Work to be completed => Repeat the entries below exactly. Drop the pictures.

Collected data:
....

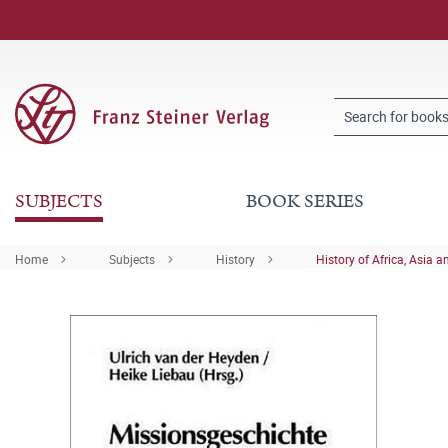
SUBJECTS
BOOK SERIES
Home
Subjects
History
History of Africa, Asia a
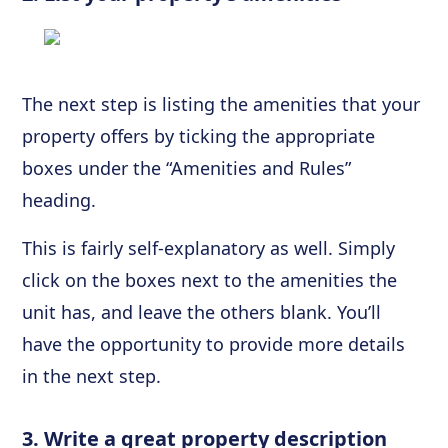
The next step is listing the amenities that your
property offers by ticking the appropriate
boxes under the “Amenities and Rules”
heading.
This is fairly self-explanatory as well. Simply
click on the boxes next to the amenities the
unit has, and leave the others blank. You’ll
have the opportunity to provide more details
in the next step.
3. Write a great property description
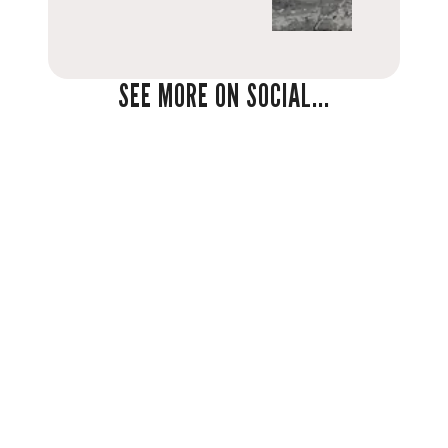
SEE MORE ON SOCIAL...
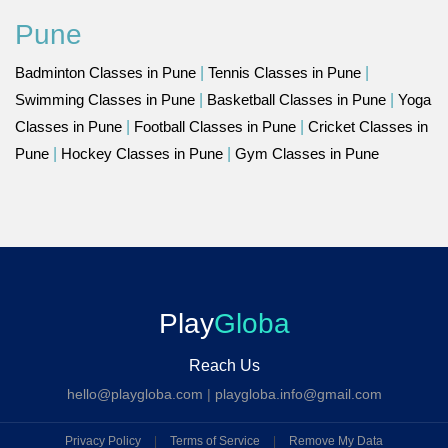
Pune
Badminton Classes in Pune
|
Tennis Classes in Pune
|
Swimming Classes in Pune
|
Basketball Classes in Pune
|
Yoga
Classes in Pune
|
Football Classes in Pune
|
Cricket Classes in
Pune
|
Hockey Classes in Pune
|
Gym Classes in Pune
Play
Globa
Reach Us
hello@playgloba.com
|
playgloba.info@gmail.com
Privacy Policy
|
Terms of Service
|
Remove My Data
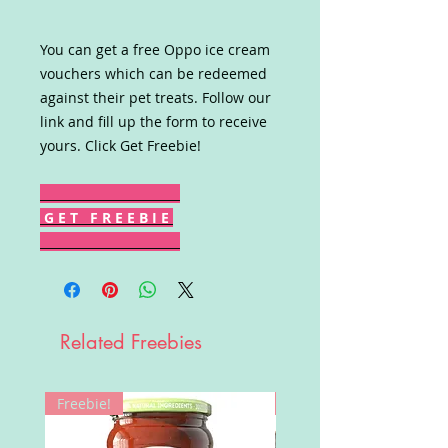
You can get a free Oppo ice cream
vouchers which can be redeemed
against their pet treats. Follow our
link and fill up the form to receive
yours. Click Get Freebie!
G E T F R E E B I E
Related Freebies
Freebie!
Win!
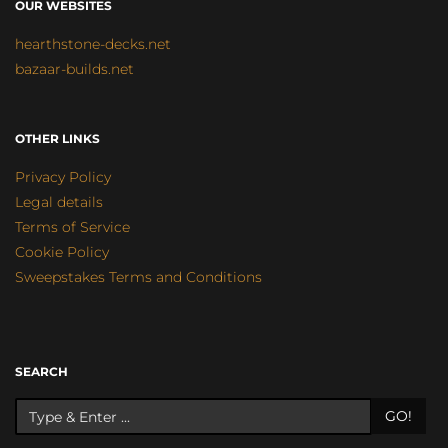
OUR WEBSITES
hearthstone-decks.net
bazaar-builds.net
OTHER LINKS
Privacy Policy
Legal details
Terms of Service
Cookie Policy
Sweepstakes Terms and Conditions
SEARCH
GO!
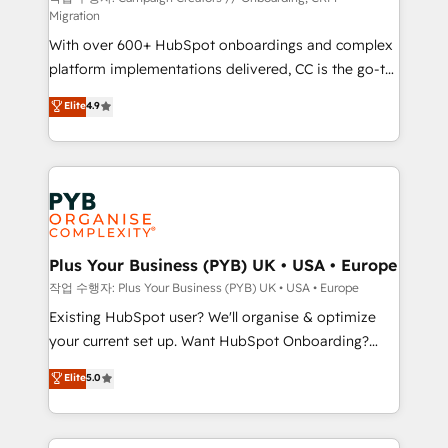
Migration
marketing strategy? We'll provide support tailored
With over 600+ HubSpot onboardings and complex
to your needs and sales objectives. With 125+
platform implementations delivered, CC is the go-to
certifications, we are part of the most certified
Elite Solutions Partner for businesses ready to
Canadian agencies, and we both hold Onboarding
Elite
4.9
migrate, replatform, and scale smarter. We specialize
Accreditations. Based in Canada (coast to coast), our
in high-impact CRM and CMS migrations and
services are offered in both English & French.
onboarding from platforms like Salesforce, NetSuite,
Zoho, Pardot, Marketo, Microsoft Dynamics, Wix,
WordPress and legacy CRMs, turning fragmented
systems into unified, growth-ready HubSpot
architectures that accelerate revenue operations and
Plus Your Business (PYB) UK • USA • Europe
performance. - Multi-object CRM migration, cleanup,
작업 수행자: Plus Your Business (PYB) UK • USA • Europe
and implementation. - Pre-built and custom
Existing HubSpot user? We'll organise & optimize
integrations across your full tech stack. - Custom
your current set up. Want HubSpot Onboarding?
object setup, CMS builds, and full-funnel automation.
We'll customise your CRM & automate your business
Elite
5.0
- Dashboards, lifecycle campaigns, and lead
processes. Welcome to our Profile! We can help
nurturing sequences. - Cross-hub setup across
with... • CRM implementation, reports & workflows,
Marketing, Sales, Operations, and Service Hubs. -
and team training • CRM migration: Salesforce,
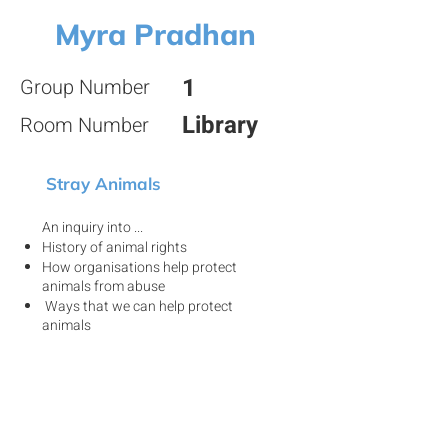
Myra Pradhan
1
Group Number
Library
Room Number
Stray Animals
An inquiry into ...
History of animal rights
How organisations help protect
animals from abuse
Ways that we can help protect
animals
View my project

....

Exercise answer =>
SUBJECTS
BOOK SERIES
Home
Subjects
History
History of Africa, Asia a
The next step is listing the amenities that your
property offers by ticking the appropriate
boxes under the “Amenities and Rules”
heading.
This is fairly self-explanatory as well. Simply
click on the boxes next to the amenities the
unit has, and leave the others blank. You’ll
have the opportunity to provide more details
in the next step.
3. Write a great property description
SEE MORE ON SOCIAL...
Pune
Badminton Classes in Pune
|
Tennis Classes in Pune
|
Swimming Classes in Pune
|
Basketball Classes in Pune
|
Yoga
Classes in Pune
|
Football Classes in Pune
|
Cricket Classes in
Pune
|
Hockey Classes in Pune
|
Gym Classes in Pune
Play
Globa
Reach Us
hello@playgloba.com
|
playgloba.info@gmail.com
Privacy Policy
|
Terms of Service
|
Remove My Data
You can get a free Oppo ice cream
vouchers which can be redeemed
against their pet treats. Follow our
link and fill up the form to receive
yours. Click Get Freebie!
G E T F R E E B I E
Related Freebies
Freebie!
Win!
OUR WEBSITES
hearthstone-decks.net
bazaar-builds.net
OTHER LINKS
Privacy Policy
Legal details
Terms of Service
Cookie Policy
Sweepstakes Terms and Conditions
SEARCH
GO!
Migration
marketing strategy? We'll provide support tailored
With over 600+ HubSpot onboardings and complex
to your needs and sales objectives. With 125+
platform implementations delivered, CC is the go-to
certifications, we are part of the most certified
Elite Solutions Partner for businesses ready to
Canadian agencies, and we both hold Onboarding
Elite
4.9
migrate, replatform, and scale smarter. We specialize
Accreditations. Based in Canada (coast to coast), our
in high-impact CRM and CMS migrations and
services are offered in both English & French.
onboarding from platforms like Salesforce, NetSuite,
Zoho, Pardot, Marketo, Microsoft Dynamics, Wix,
WordPress and legacy CRMs, turning fragmented
systems into unified, growth-ready HubSpot
architectures that accelerate revenue operations and
Plus Your Business (PYB) UK • USA • Europe
performance. - Multi-object CRM migration, cleanup,
작업 수행자: Plus Your Business (PYB) UK • USA • Europe
and implementation. - Pre-built and custom
Existing HubSpot user? We'll organise & optimize
integrations across your full tech stack. - Custom
your current set up. Want HubSpot Onboarding?
object setup, CMS builds, and full-funnel automation.
We'll customise your CRM & automate your business
Elite
5.0
- Dashboards, lifecycle campaigns, and lead
processes. Welcome to our Profile! We can help
nurturing sequences. - Cross-hub setup across
with... • CRM implementation, reports & workflows,
Marketing, Sales, Operations, and Service Hubs. -
and team training • CRM migration: Salesforce,
Myra Pradhan
1
Group Number
Library
Room Number
Stray Animals
An inquiry into ...
History of animal rights
How organisations help protect
animals from abuse
Ways that we can help protect
animals
View my project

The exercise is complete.